そんなときに、県内の郊外地域の方からこだわりのパンが手に入らないという話を耳にしたのです。実際に現地に行って確かめてみると、確かに周辺には小型スーパーとコンビニしかなく、焼き立てのパン屋はありませんでした。
そこでその地元のスーパーに天然酵母のパンを売り込んだところ、すぐに取扱ってもらえることになりました。これは需要があるぞと、片っ端から色々なスーパーに営業を行いました。やがて小型スーパーだけではなく、大手量販店にも取り扱ってもらえるようになり、結果として3年間程度でV字回復することができました。
♦新たな方針は選択と集中、捨てるために誠意をもって取引先に頭を下げた
しかし、V字回復できた頃には、すでに量販店さんのところにも、地元のパン屋や中堅・大手のパン屋が参入してくるようになっていました。再びどん底に陥る前に次の方針を、と新たな模索を始めました。
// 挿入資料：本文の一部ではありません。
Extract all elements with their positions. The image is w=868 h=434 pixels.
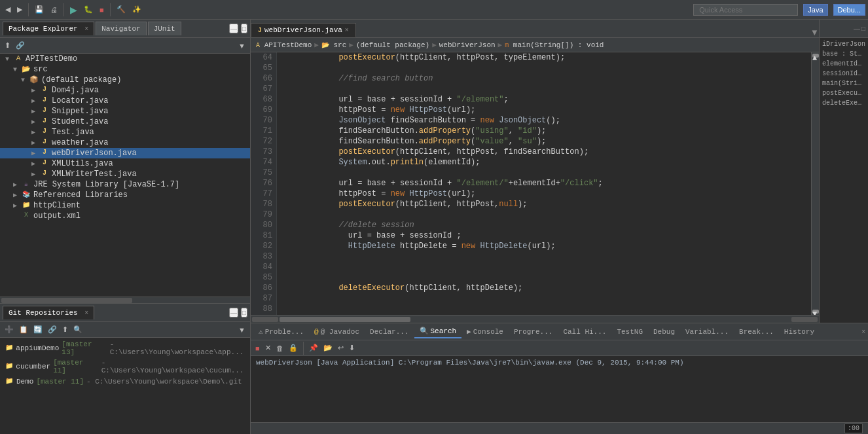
tab-package-explorer-close[interactable]: ×: [84, 26, 88, 33]
git-link-btn[interactable]: 🔗: [46, 325, 59, 335]
git-collapse-btn[interactable]: ⬆: [60, 325, 70, 335]
bottom-tab-javadoc[interactable]: @ @ Javadoc: [309, 326, 365, 338]
console-clear-btn[interactable]: 🗑: [274, 344, 285, 353]
breadcrumb-item-2[interactable]: 📂 src: [321, 41, 346, 49]
git-item-appium[interactable]: 📁 appiumDemo [master 13] - C:\Users\Youn…: [0, 339, 250, 357]
git-item-demo[interactable]: 📁 Demo [master 11] - C:\Users\Young\work…: [0, 376, 250, 388]
outline-item-4[interactable]: main(String...: [820, 79, 868, 88]
perspective-debug-btn[interactable]: Debu...: [833, 4, 865, 16]
tree-arrow-snippet[interactable]: ▶: [31, 107, 39, 115]
breadcrumb-item-4[interactable]: webDriverJson: [439, 41, 496, 49]
editor-tab-webdriverjson[interactable]: J webDriverJson.java ×: [251, 23, 356, 37]
bottom-tab-search[interactable]: 🔍 Search: [414, 325, 462, 338]
tree-arrow-dom4j[interactable]: ▶: [31, 86, 39, 94]
quick-access-input[interactable]: [693, 4, 798, 16]
bottom-tab-console[interactable]: ▶ Console: [461, 325, 509, 338]
view-menu-btn[interactable]: ▼: [236, 41, 247, 50]
tree-item-webdriverjson[interactable]: ▶ J webDriverJson.java: [0, 148, 250, 158]
breadcrumb-item-3[interactable]: (default package): [356, 41, 429, 49]
tree-arrow-default-package[interactable]: ▼: [21, 77, 29, 84]
code-content[interactable]: postExecutor(httpClient, httpPost, typeE…: [277, 52, 811, 315]
tree-item-jre[interactable]: ▶ ☕ JRE System Library [JavaSE-1.7]: [0, 179, 250, 190]
console-remove-btn[interactable]: ✕: [263, 343, 273, 353]
git-tab-close[interactable]: ×: [84, 310, 88, 317]
outline-item-6[interactable]: deleteExecu...: [820, 98, 868, 108]
console-scroll-lock-btn[interactable]: 🔒: [287, 343, 300, 353]
breadcrumb-item-1[interactable]: A APITestDemo: [256, 41, 312, 49]
toolbar-stop[interactable]: ■: [97, 5, 107, 15]
tree-arrow-student[interactable]: ▶: [31, 118, 39, 126]
outline-item-0[interactable]: iDriverJson: [820, 39, 868, 49]
tree-item-weather[interactable]: ▶ J weather.java: [0, 137, 250, 148]
editor-hscroll[interactable]: [251, 315, 819, 323]
link-with-editor-btn[interactable]: 🔗: [14, 41, 27, 50]
toolbar-save[interactable]: 💾: [32, 4, 46, 15]
toolbar-clean[interactable]: ✨: [130, 4, 144, 15]
tree-arrow-xmlwritertest[interactable]: ▶: [31, 170, 39, 178]
breadcrumb-item-5[interactable]: m main(String[]) : void: [505, 41, 604, 49]
tab-package-explorer[interactable]: Package Explorer ×: [3, 22, 94, 35]
outline-maximize[interactable]: □: [861, 25, 865, 32]
tree-item-student[interactable]: ▶ J Student.java: [0, 117, 250, 127]
tree-arrow-weather[interactable]: ▶: [31, 139, 39, 147]
tree-item-default-package[interactable]: ▼ 📦 (default package): [0, 75, 250, 85]
tree-item-locator[interactable]: ▶ J Locator.java: [0, 96, 250, 106]
tab-git-repositories[interactable]: Git Repositories ×: [3, 306, 94, 319]
bottom-tab-testng[interactable]: TestNG: [611, 326, 648, 338]
tree-item-dom4j[interactable]: ▶ J Dom4j.java: [0, 85, 250, 96]
tree-item-xmlwritertest[interactable]: ▶ J XMLWriterTest.java: [0, 169, 250, 179]
toolbar-run[interactable]: ▶: [67, 3, 80, 16]
perspective-java-btn[interactable]: Java: [803, 4, 827, 16]
outline-item-3[interactable]: sessionId :...: [820, 69, 868, 79]
tree-arrow-httpclient[interactable]: ▶: [13, 202, 21, 209]
outline-item-2[interactable]: elementId :...: [820, 59, 868, 69]
console-scroll-end-btn[interactable]: ⬇: [347, 343, 357, 353]
package-explorer-tree[interactable]: ▼ A APITestDemo ▼ 📂 src ▼ 📦 (default pac…: [0, 54, 250, 297]
git-panel-minimize[interactable]: —: [229, 308, 238, 317]
tree-arrow-src[interactable]: ▼: [13, 66, 21, 73]
git-add-btn[interactable]: ➕: [3, 325, 16, 335]
tree-arrow-test[interactable]: ▶: [31, 128, 39, 136]
tree-item-output[interactable]: X output.xml: [0, 211, 250, 221]
left-panel-maximize[interactable]: □: [241, 24, 247, 33]
toolbar-debug[interactable]: 🐛: [81, 4, 96, 15]
tree-item-src[interactable]: ▼ 📂 src: [0, 64, 250, 75]
toolbar-print[interactable]: 🖨: [48, 5, 60, 15]
bottom-tab-declaration[interactable]: Declar...: [365, 326, 414, 338]
tree-item-ref-libraries[interactable]: ▶ 📚 Referenced Libraries: [0, 190, 250, 200]
tree-hscroll-thumb[interactable]: [1, 298, 132, 303]
bottom-tab-history[interactable]: History: [779, 326, 820, 338]
bottom-tab-debug[interactable]: Debug: [648, 326, 680, 338]
editor-vscroll[interactable]: ▲ ▼: [811, 52, 819, 315]
left-panel-minimize[interactable]: —: [229, 24, 238, 33]
tree-arrow-apitestdemo[interactable]: ▼: [5, 56, 13, 63]
tree-arrow-xmlutils[interactable]: ▶: [31, 160, 39, 168]
outline-item-1[interactable]: base : Strin...: [820, 49, 868, 59]
toolbar-btn-1[interactable]: ◀: [3, 4, 13, 15]
tree-arrow-webdriverjson[interactable]: ▶: [31, 149, 39, 157]
toolbar-btn-2[interactable]: ▶: [14, 4, 25, 15]
console-pin-btn[interactable]: 📌: [307, 343, 320, 353]
tree-item-test[interactable]: ▶ J Test.java: [0, 127, 250, 137]
bottom-tab-callhierarchy[interactable]: Call Hi...: [558, 326, 611, 338]
editor-vscroll-down[interactable]: ▼: [812, 310, 819, 314]
bottom-tab-variables[interactable]: Variabl...: [680, 326, 734, 338]
tab-navigator[interactable]: Navigator: [96, 22, 146, 35]
git-panel-maximize[interactable]: □: [241, 308, 247, 317]
toolbar-build[interactable]: 🔨: [114, 4, 128, 15]
tree-item-snippet[interactable]: ▶ J Snippet.java: [0, 106, 250, 117]
tree-item-xmlutils[interactable]: ▶ J XMLUtils.java: [0, 158, 250, 169]
bottom-panel-close[interactable]: ×: [861, 328, 865, 335]
git-filter-btn[interactable]: 🔍: [71, 325, 84, 335]
console-open-btn[interactable]: 📂: [321, 343, 335, 353]
outline-minimize[interactable]: —: [854, 25, 860, 32]
editor-tab-menu[interactable]: ▼: [810, 27, 819, 37]
tree-item-httpclient[interactable]: ▶ 📁 httpClient: [0, 200, 250, 211]
console-word-wrap-btn[interactable]: ↩: [336, 343, 346, 353]
git-item-cucumber[interactable]: 📁 cucumber [master 11] - C:\Users\Young\…: [0, 357, 250, 376]
editor-tab-close[interactable]: ×: [345, 27, 349, 34]
tab-junit[interactable]: JUnit: [148, 22, 181, 35]
tree-arrow-jre[interactable]: ▶: [13, 181, 21, 189]
bottom-tab-problems[interactable]: ⚠ Proble...: [253, 325, 309, 338]
tree-item-apitestdemo[interactable]: ▼ A APITestDemo: [0, 54, 250, 64]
ちょうどその頃、群馬の洋菓子店ガトーフェスタハラダさんのように高付加価値商品で首都圏での成功をおさめる事例が増えてきていました。同じ三原市内にある和菓子屋の共楽堂さんも、『ひとつぶのマスカット』で東京に進出して大好評を博していました。共楽堂さんの代表は私の中学時代の後輩です。自分がよく知る彼の成功に勇気づけられました。
問題は、当時私たちのパンは100種類くらいあったものの、“これ“という商品がないことでした。一品勝負をするのなら、そこに経営資源を集中するために他をやめるという覚悟が必要です。それでも、私は覚悟できました。製造小売業として13店舗までパン屋を拡大し、卸業としても小型スーパーから量販店さんまでを開拓したというやり切った自負があったからです。自分の力でやり切って後悔がなかったからこそ、覚悟を決められたと思っています。
V字回復でお世話になった量販店さんに、取引を中止させてほしいと告げ誠心誠意謝りました。「客をなめている」「道徳に反している」と相当厳しいことも言われましたが、もし、あの時逃げるように去っていたら、今ここに私は立っていないでしょう。誠意を示したからこそ、地元の皆さんはその後も応援し続けてくれました。